In the context of the broader value of cave research, it is also important to bring in researchers with no traditional background in the field. To this end, we have ongoing collaborations with a number of researchers, with projects involving:

  • NITROGEN CYCLING – we are working with groups that specialize in both nitrification and archaeal ammonia oxidation to study nitrogen cycling in cave environments, along with processes that can lead to the formation of cave saltpeter
  • PHOTOSYNTHESIS – working with researchers who focus on unusual photopigments we have demonstrated that light can actually bounce around inside of caves, deep into the aphotic zone, where it selects for growth of the microbial community based on the particular wavelength of light.
  • GENOMICS AND METAGENOMICS – we are working with researchers to examine microbial genomic evolution under extreme nutrient limitation and the enrichment of microbial dark matter species within caves.
  • ENGINEERED LIVING MATERIALS - Using unusual cave phenotypes, we are working on engineered polymers with unique functional capabilities.

Watch Hazel's Talks'

Hazel Barton – The surprising microbiology and geomicrobiology of caves

Sunday 19:25 – 19:45 – Watch Lecture
Chair: Andy Eavis

Caves, by their nature, lack sunlight and are geologically isolated.

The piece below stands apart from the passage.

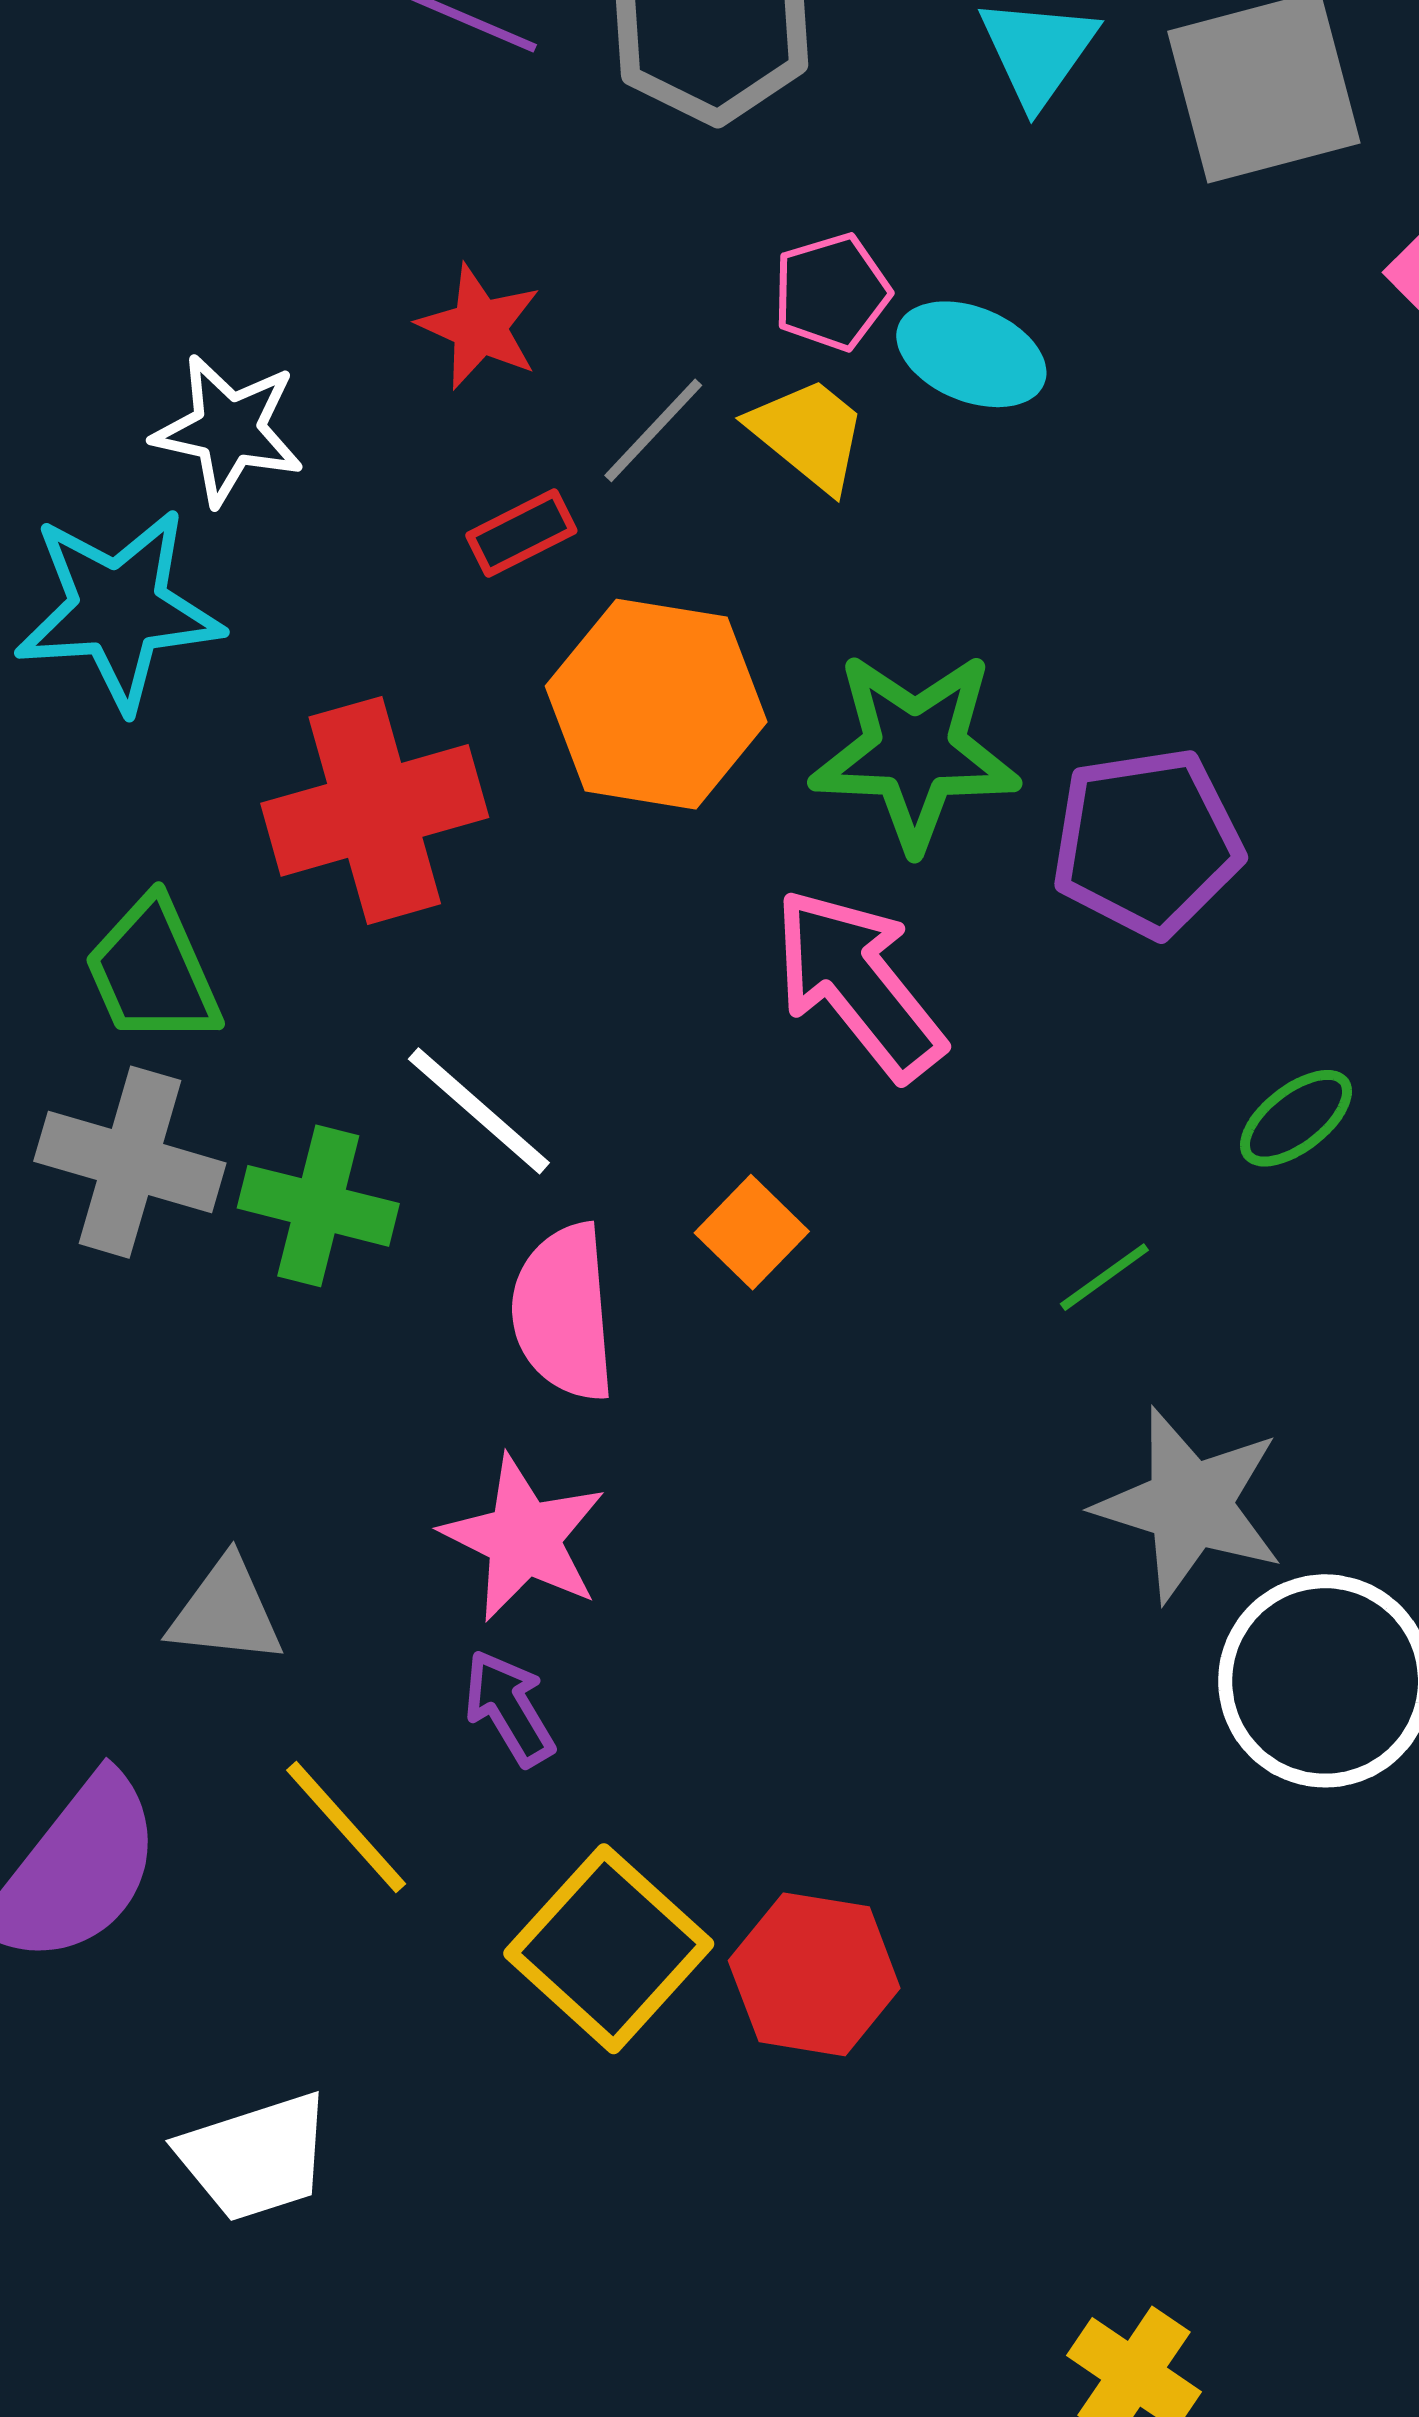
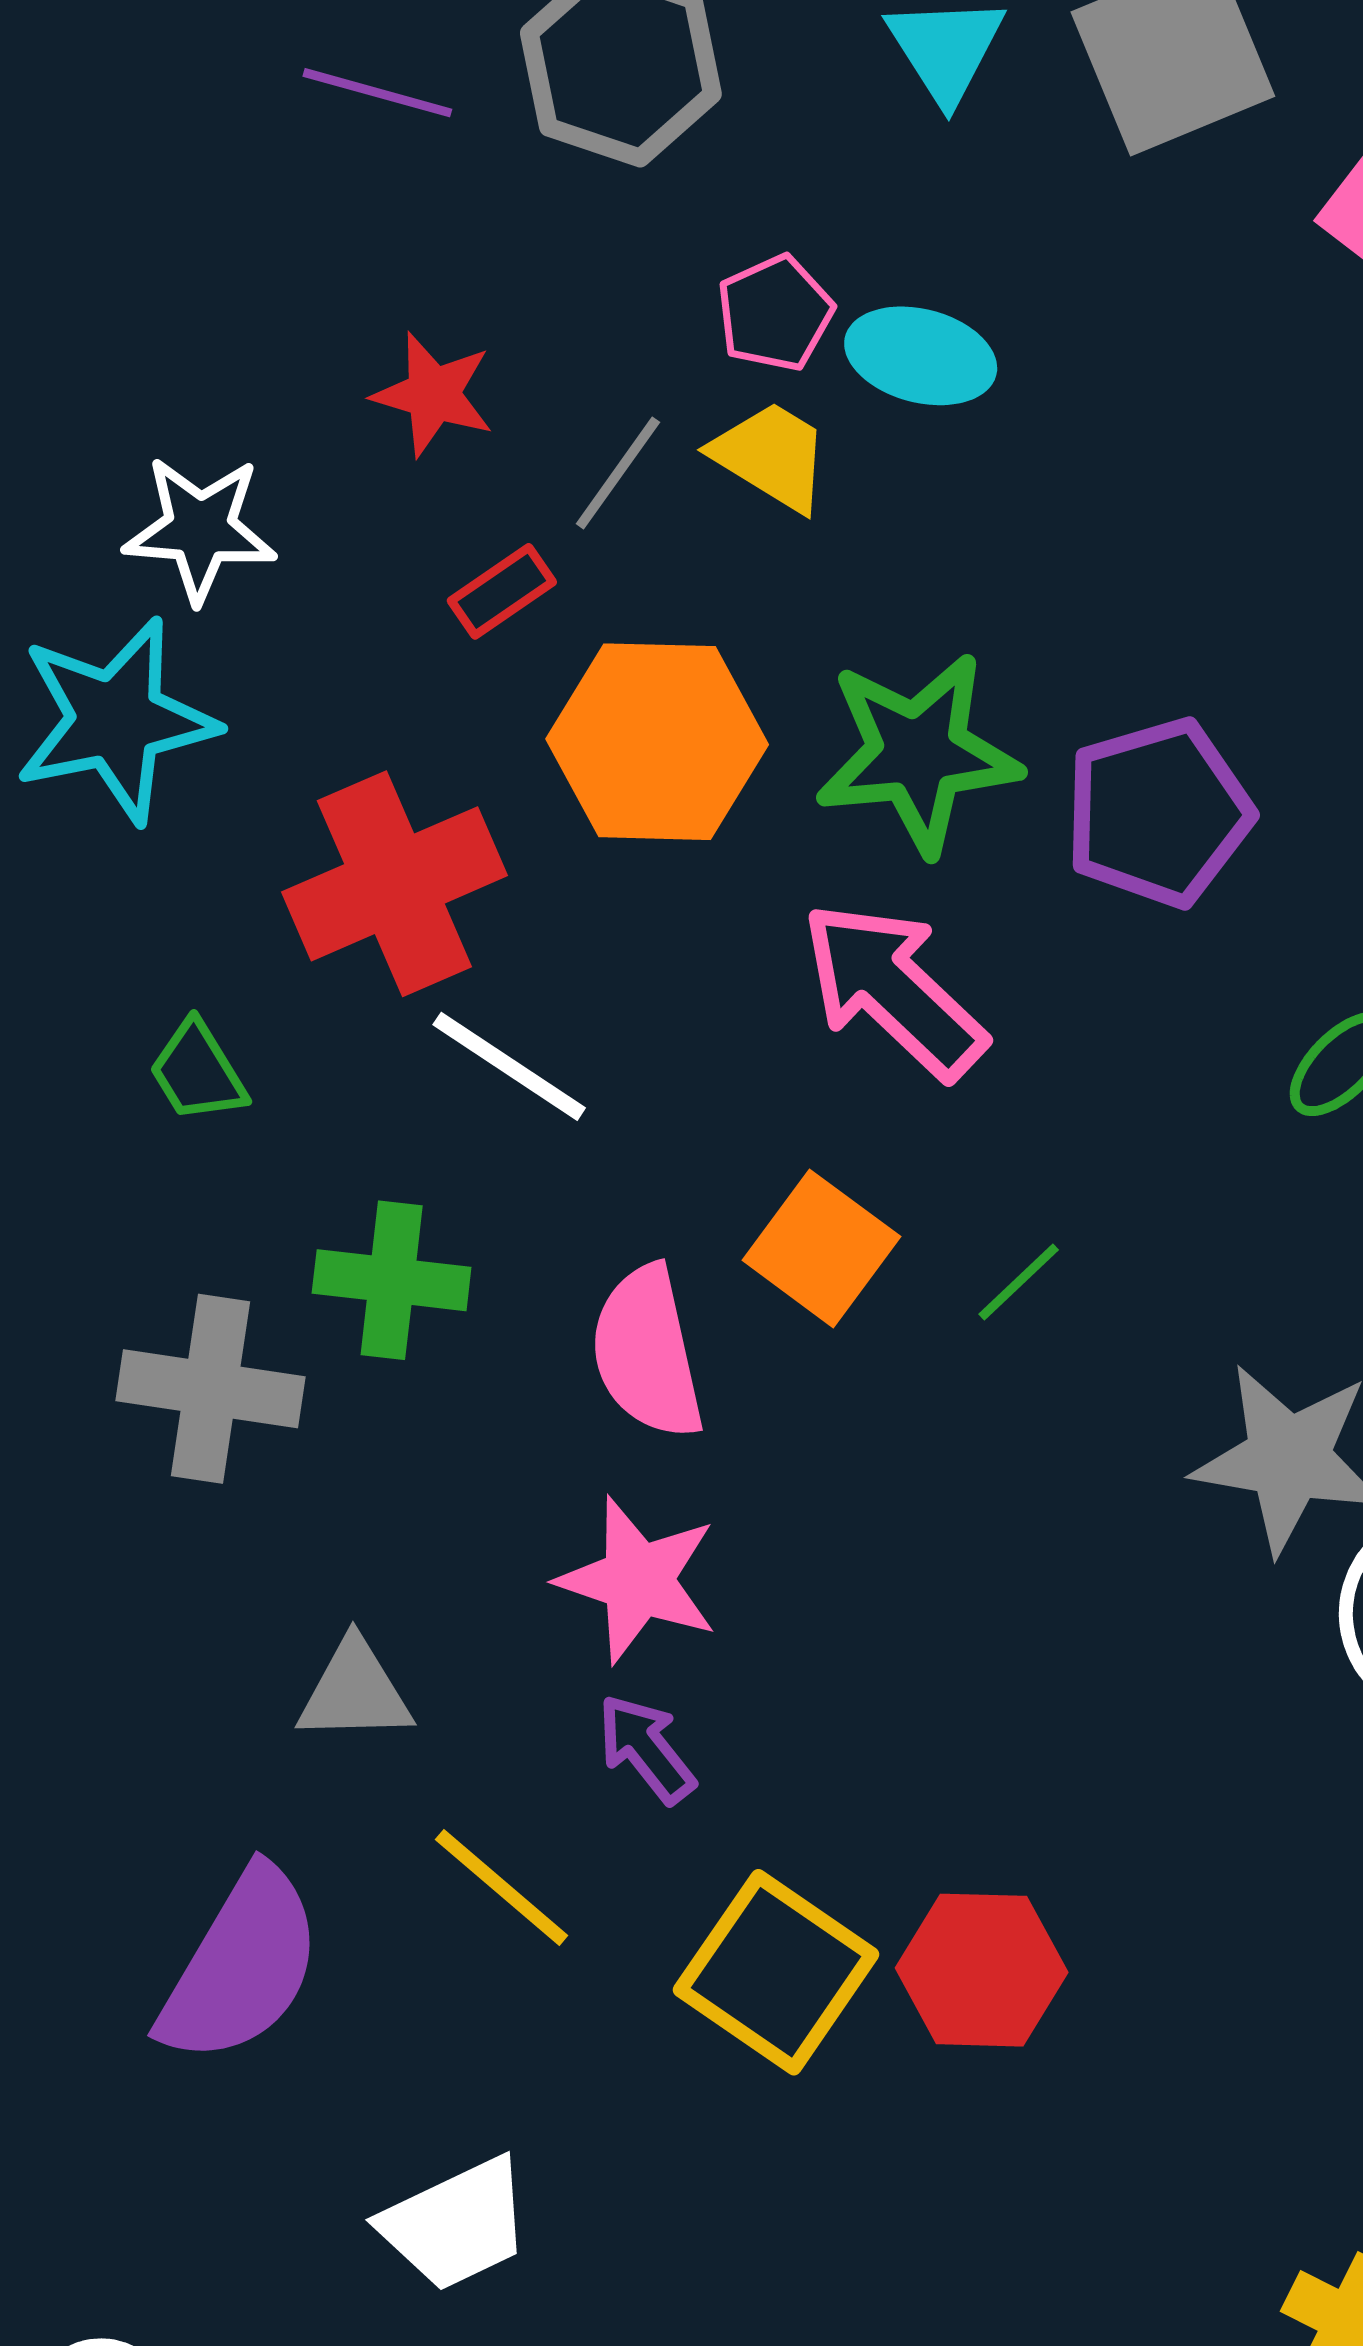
green trapezoid: (153, 972) -> (198, 1072), size x0.7
white line: (479, 1111) -> (509, 1066), moved
gray cross: (130, 1162) -> (211, 1389), moved
orange square: (752, 1232) -> (821, 1248), size x1.4
green line: (1104, 1277) -> (1019, 1282), moved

It would therefore seem that the microorganisms found in these environments would be of limited interest. Yet it is the isolated nature of these environments that make them so fascinating to study. Not only do caves contain a remarkable and varied microbial ecosystem, but their very geologic isolation allows us to examine processes that have evolved in the absence of energy input from the sun that cannot be studied elsewhere. The absence of disturbance (such as daily, seasonal or meteorological cycles) allows us to study ecosystems that have been in equilibrium for thousands of years and reveal aspects of microbial evolution and physiology that would be impossible to study in surface ecosystems.

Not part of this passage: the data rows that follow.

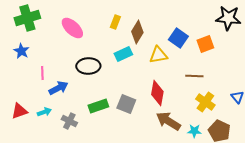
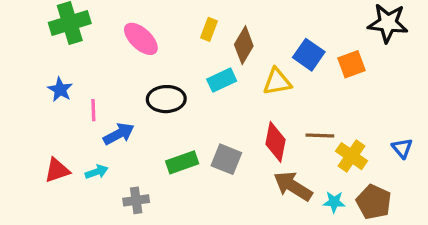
blue star: (21, 51) -> (60, 90), moved
brown line: (194, 76) -> (320, 135), moved
gray cross: (69, 121) -> (136, 200), moved, turned -35

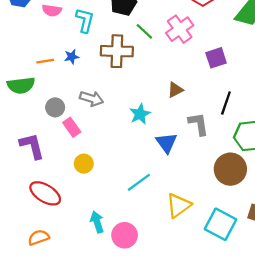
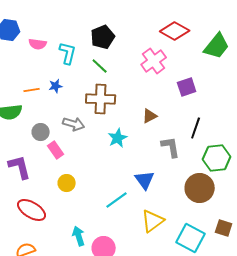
green line: (144, 31) -> (100, 66), moved
brown cross: (117, 51) -> (101, 99), moved
blue triangle: (166, 143) -> (145, 180), moved

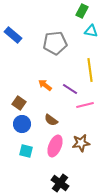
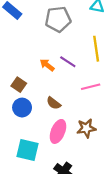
purple line: (70, 89) -> (68, 62), moved
cyan square: (26, 151) -> (27, 150), moved, size x1.5

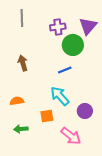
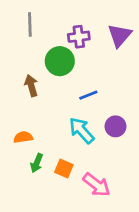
green circle: (73, 45) -> (60, 61), moved
purple circle: (85, 111) -> (115, 126), moved
orange square: (47, 116) -> (64, 168), moved, turned 32
green arrow: (21, 129) -> (37, 163), moved, turned -64

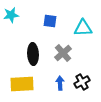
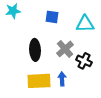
black cross: (82, 82) -> (84, 61), moved, turned -35
yellow rectangle: (22, 84) -> (39, 81), moved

STARVING IN THE DARK: THE MICROBIOLOGY OF CAVES

Hazel Barton, Department of Biology, University of Akron, Akron, OH 44325-3908, USA.

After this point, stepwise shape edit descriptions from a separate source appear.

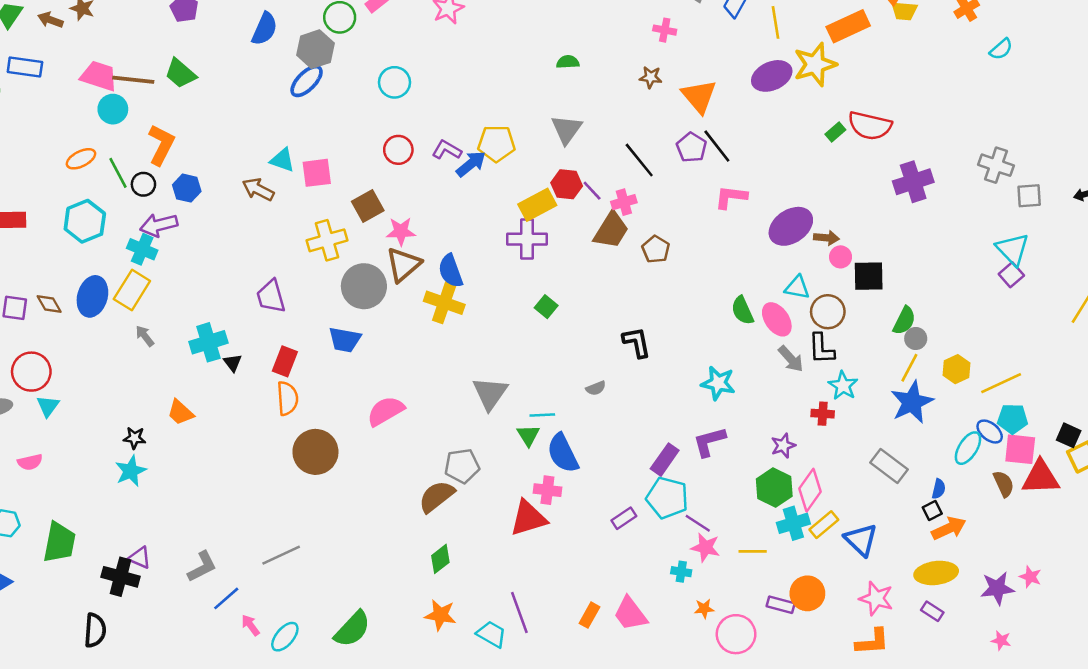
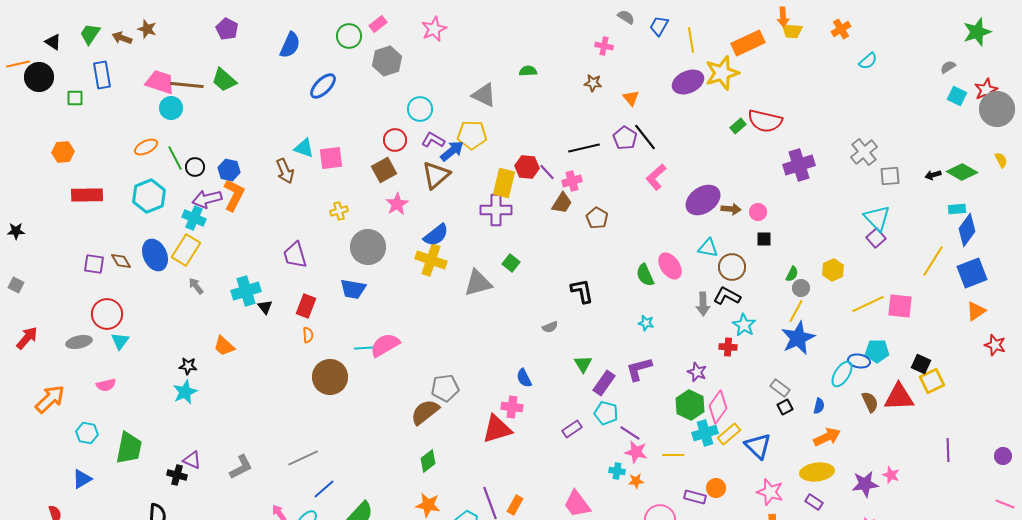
gray hexagon: (315, 49) -> (387, 61), moved
blue rectangle: (25, 67) -> (102, 75), turned 72
cyan circle: (394, 82) -> (420, 109), moved
orange triangle: (699, 96) -> (631, 98), size x0.6
gray triangle: (567, 129) -> (484, 95), moved, turned -40
orange L-shape: (161, 145) -> (234, 195), moved
black line: (639, 160) -> (584, 148), turned -64
gray cross: (996, 165) -> (864, 152), turned 32
brown arrow: (258, 189) -> (285, 171), turned -140
pink L-shape: (731, 197) -> (656, 177), turned -48
yellow rectangle: (537, 205) -> (504, 183), turned -48
brown square: (368, 206) -> (384, 170), moved
brown trapezoid: (611, 230) -> (562, 203), size x0.7
pink star: (401, 231) -> (397, 204), turned -30
yellow cross: (327, 240) -> (339, 211), size x0.6
pink circle: (841, 257) -> (758, 212), moved
brown triangle: (403, 265) -> (436, 175), moved
blue semicircle: (451, 271) -> (436, 235), turned -108
black square: (869, 276) -> (764, 239), size x0.6
blue ellipse: (92, 296) -> (155, 255), turned -40
green semicircle: (742, 310) -> (645, 275), moved
pink ellipse: (777, 319) -> (670, 266), moved
green semicircle: (904, 321) -> (792, 274), size x0.7
black L-shape: (821, 349) -> (727, 296), turned 120
gray arrow: (791, 359) -> (703, 304), turned 40
yellow hexagon: (956, 369) -> (833, 270), moved
cyan star: (718, 383) -> (646, 323), size x0.6
yellow line: (1001, 383) -> (868, 304), moved
gray triangle: (490, 393) -> (478, 283), moved, turned 40
orange semicircle: (287, 398) -> (308, 335), size x0.6
cyan line: (542, 415) -> (364, 348), moved
blue ellipse: (990, 432) -> (859, 361), turned -30
green triangle: (528, 435) -> (583, 364), moved
purple star: (783, 446) -> (697, 372), turned -30
pink square: (1020, 449) -> (900, 306), moved
blue semicircle: (563, 453) -> (524, 378), size x0.6
gray rectangle: (889, 466) -> (780, 388), size x0.7
cyan pentagon: (667, 498) -> (606, 413), size x0.7
black square: (932, 511) -> (785, 407), moved
black cross: (120, 577) -> (177, 475), size x0.7
orange circle: (807, 593) -> (716, 488), size x0.7
blue line: (226, 598) -> (324, 489), moved
orange star: (704, 609) -> (636, 481), moved
orange rectangle: (589, 615) -> (515, 505), moved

Sunday 11:00 – 11:30 – Watch Lecture
Chair: John Gunn

Caves represent an important environment for studying microbial community adaptation to the absence of sunlight energy. Through their isolation, microbial community structure is driven by available energy and nutrient sources, from the heterotrophic breakdown of scant allochthonous organic carbon delivered by vadose-zone groundwater to autotrophic growth using in situ redox active compounds. While historically cave microbiology was based on cultivation approaches, the inherent bias of such techniques provided an incomplete view of cave diversity. Modern molecular techniques demonstrate that microbial populations in caves are remarkably diverse and demonstrate both community and organismal adaptations to the resource-limitation of the subsurface. While most studies in caves have focused on the role and diversity of bacterial populations, the fungi and archaea also appear to play important roles in community structure and energetics, albeit at polar ends of the nutrient spectrum. Together these data suggests that current cave microbiology research is starting to reveal the potential for a cave microbiome that represents the core of microbial diversity in caves.